Martha O'Brien, Mike Scurria*, William Daily*, Rich Moravec, Terry Riss, Dieter Klaubert*, Keith V. Wood and Robert F. Bulleit
Promega Corporation, 2800 Woods Hollow Rd. Madison, WI 53711
*Promega Biosciences Inc. 277 Granada Dr., San Luis Obispo, CA 93401
Rapid and sensitive assays of proteolytic activity are necessary general characterization of proteases and high-throughput screening for protease inhibitors. Fluorescence has been widely used for monitoring protease activity using peptide-conjugated fluorophores as substrates, but fluorogenic substrates can exhibit significant background. As a means for improving assay sensitivity, we developed a new homogeneous, bioluminescent method that combines peptide-conjugated aminoluciferin substrates and a stabilized luciferase. In comparison to the analogous fluorescent assays, the luminescent assays for several protease targets, including caspases, DPPIV, calpain, and proteasome, showed lower background resulting in increased dynamic range and improved detection sensitivity.
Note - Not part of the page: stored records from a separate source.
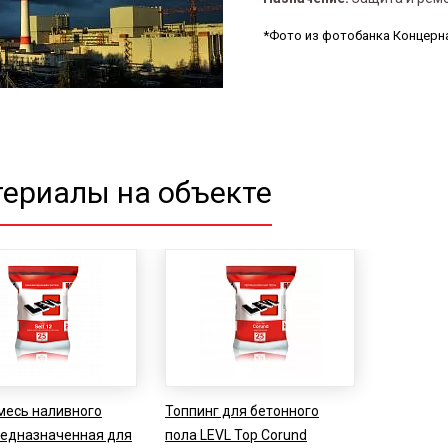
*Фото из фотобанка Концерн
ериалы на объекте
месь наливного
Топпинг для бетонного
редназначенная для
пола LEVL Top Corund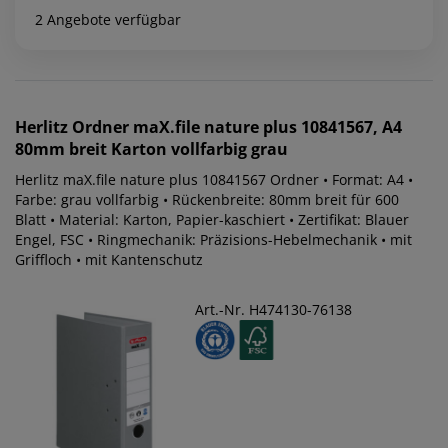
2 Angebote verfügbar
Herlitz
Ordner maX.file nature plus 10841567, A4
80mm breit Karton vollfarbig grau
Herlitz maX.file nature plus 10841567 Ordner • Format: A4 •
Farbe: grau vollfarbig • Rückenbreite: 80mm breit für 600
Blatt • Material: Karton, Papier-kaschiert • Zertifikat: Blauer
Engel, FSC • Ringmechanik: Präzisions-Hebelmechanik • mit
Griffloch • mit Kantenschutz
Art.-Nr. H474130-76138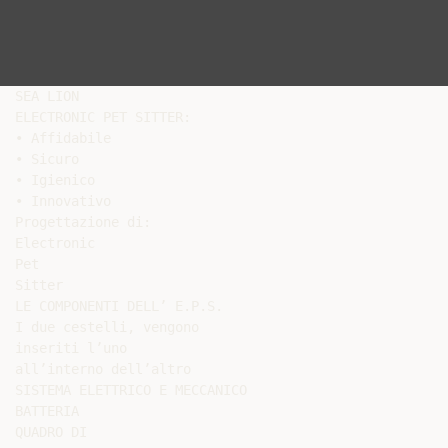
SEA LION

ELECTRONIC PET SITTER:

• Affidabile

• Sicuro

• Igienico

• Innovativo

Progettazione di:

Electronic

Pet

Sitter

LE COMPONENTI DELL’ E.P.S.

I due cestelli, vengono

inseriti l’uno

all’interno dell’altro

SISTEMA ELETTRICO E MECCANICO

BATTERIA

QUADRO DI
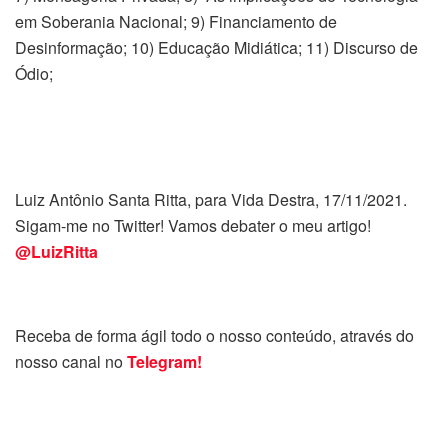
em Soberania Nacional; 9) Financiamento de
Desinformação; 10) Educação Midiática; 11) Discurso de
Ódio;
Luiz Antônio Santa Ritta, para Vida Destra, 17/11/2021.
Sigam-me no Twitter! Vamos debater o meu artigo!
@LuizRitta
Receba de forma ágil todo o nosso conteúdo, através do
nosso canal no
Telegram!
In addition, the luminescent assays rapidly attained maximum signal and held stable light emission, allowing for assay flexibility. We also demonstrated a lower occurrence of false hits compared to an analogous fluorescent assay in a test screen using a LOPAC library. The reproducible improvements in sensitivity seen for a variety of proteases indicates that, in general, bioluminescent substrates in a homogeneous assay format provide sensitive and rapid protease assays ideal for high-throughput screening.